黒田研二らは、ホームレス者が多くを占める大阪市の高齢者特別清掃事業従事者を対象に、平成15年度~17年度の 3年間、健康診査と健康相談活動を実施した。そのデータを、平成15年度国民健康・栄養調査結果と比較するとともに、17年度受診者を野宿群と簡宿群に区分し、生活・健康状態の比較を行い、ホームレス者の健康実態を分析した。

ホームレス者は国民一般と比べて、(1) 身長、体重平均値からみて体格が小さく、やせの比率が高い、(2) 重度高血圧の率は 4倍程高い、(3) 低栄養状態にある人の比率が高い。

一方で、(4) 血糖値については糖尿病のおそれのある 140mg/dl以上の人の比率が 1割を超えている、(5) 肥満と区分される人もホームレス者の 2割ほどにみられ、血中脂質の値が正常範囲より高い人も 1~2割を占めている、といった課題が見いだされた。

野宿群を簡宿群と比較すると、野宿群では不眠、ストレスなどの問題を訴える人の比率が高い、食事内容が貧困で低栄養状態の率が高い、歯の状態にも問題が多い、胸部レントゲン判定で要医療者の率が高い、重症高血圧の率が高いなどが明らかになった。

一方、3年間、健診と健康相談の活動を継続することにより、ホームレス者において自分の健康状態、とくに血圧値に対する意識が高まって、高血圧治療を継続する人、血圧を自分で測定する人が増加した。

高血圧や糖尿病などの生活習慣病管理や歯科治療のため、ホームレスであっても通院治療が保障される体制を作り出す必要がある。

無料低額診療事業のほか医療扶助の単独給付を認めるなどによって、柔軟に対応することが要請されている。

また、食の改善が必要であり、経済的貧困からくる食の欠損に対する食事供給の事業、食への意識を高め生活習慣病の予防を図る活動が求められている。
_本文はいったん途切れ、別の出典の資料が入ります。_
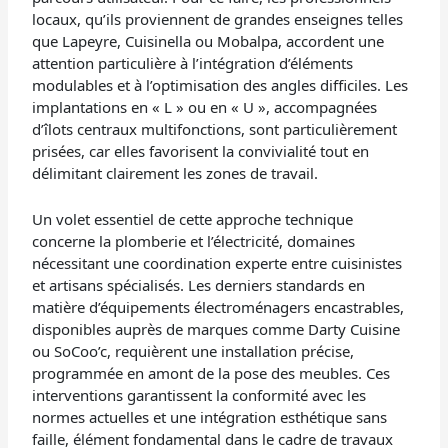
locaux, qu’ils proviennent de grandes enseignes telles
que Lapeyre, Cuisinella ou Mobalpa, accordent une
attention particulière à l’intégration d’éléments
modulables et à l’optimisation des angles difficiles. Les
implantations en « L » ou en « U », accompagnées
d’îlots centraux multifonctions, sont particulièrement
prisées, car elles favorisent la convivialité tout en
délimitant clairement les zones de travail.
Un volet essentiel de cette approche technique
concerne la plomberie et l’électricité, domaines
nécessitant une coordination experte entre cuisinistes
et artisans spécialisés. Les derniers standards en
matière d’équipements électroménagers encastrables,
disponibles auprès de marques comme Darty Cuisine
ou SoCoo’c, requièrent une installation précise,
programmée en amont de la pose des meubles. Ces
interventions garantissent la conformité avec les
normes actuelles et une intégration esthétique sans
faille, élément fondamental dans le cadre de travaux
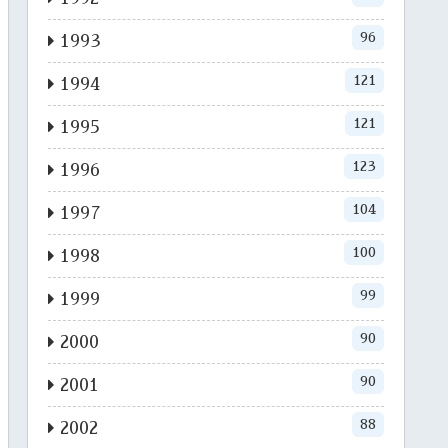
96
1993
121
1994
121
1995
123
1996
104
1997
100
1998
99
1999
90
2000
90
2001
88
2002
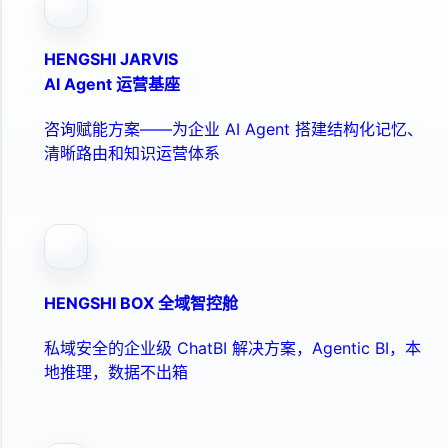
HENGSHI JARVIS
AI Agent 运营基座
咨询赋能方案——为企业 AI Agent 搭建结构化记忆、
清晰路由和知识运营体系
HENGSHI BOX 全域智控舱
私域安全的企业级 ChatBI 解决方案，Agentic BI，本
地推理，数据不出箱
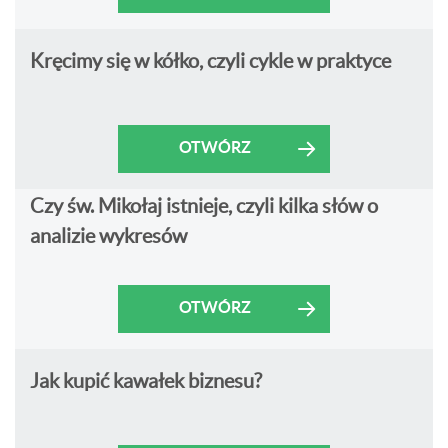
Kręcimy się w kółko, czyli cykle w praktyce
OTWÓRZ
Czy św. Mikołaj istnieje, czyli kilka słów o
analizie wykresów
OTWÓRZ
Jak kupić kawałek biznesu?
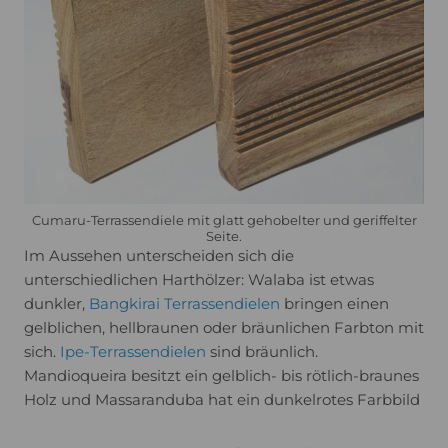
Cumaru-Terrassendiele mit glatt gehobelter und geriffelter
Seite.
Im Aussehen unterscheiden sich die
unterschiedlichen Harthölzer: Walaba ist etwas
dunkler,
Bangkirai Terrassendielen
bringen einen
gelblichen, hellbraunen oder bräunlichen Farbton mit
sich.
Ipe-Terrassendielen
sind bräunlich.
Mandioqueira besitzt ein gelblich- bis rötlich-braunes
Holz und Massaranduba hat ein dunkelrotes Farbbild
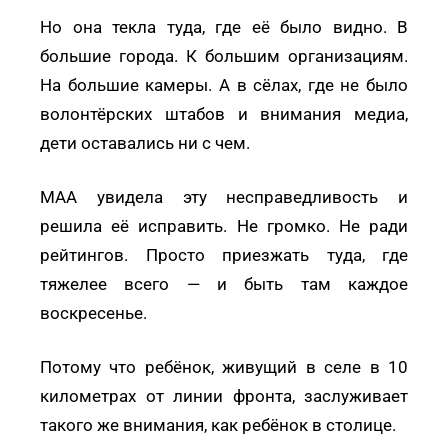
Но она текла туда, где её было видно. В
большие города. К большим организациям.
На большие камеры. А в сёлах, где не было
волонтёрских штабов и внимания медиа,
дети оставались ни с чем.
МАА увидела эту несправедливость и
решила её исправить. Не громко. Не ради
рейтингов. Просто приезжать туда, где
тяжелее всего — и быть там каждое
воскресенье.
Потому что ребёнок, живущий в селе в 10
километрах от линии фронта, заслуживает
такого же внимания, как ребёнок в столице.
-ホームレス者の医療ニーズと医療保障システムのあり方に関する研究/平成17年度 総括・分担研究報告書よりー


NPO法人 釜ヶ崎支援機構お仕事支援部が発行する登録カードについて

西成労働福祉センターが発行する輪番就労の登録カードと、釜ヶ崎支援機構お仕事支援部が発行する登録カードとは、全く別のものです。そんな分かり切ったことを、改めて確認するのは、「登録したんだから、仕事紹介するだろう、現金仕事、それはいつ?」との期待が大きすぎるからです。確かに、お仕事支援部では、本当にまれに現金仕事を紹介していますが、登録者全員が輪番で回せるような仕事は少ないし、仕事の量も限られています。誠に心苦しい状況ですが、ご理解ください。

釜ヶ崎支援機構は、無料職業紹介所ですが、現金仕事を紹介するところではありません。日雇、建設土木以外の仕事を探すお手伝いをするところと理解してください。

生活保護申請を前提としたお仕事探しのお手伝いもしています。どしどし活用してください。


告知:釜ヶ崎支援機構事務局長 松繁逸夫は、6月20日付でNPO釜ヶ崎を退職いたしましたのでお知らせします。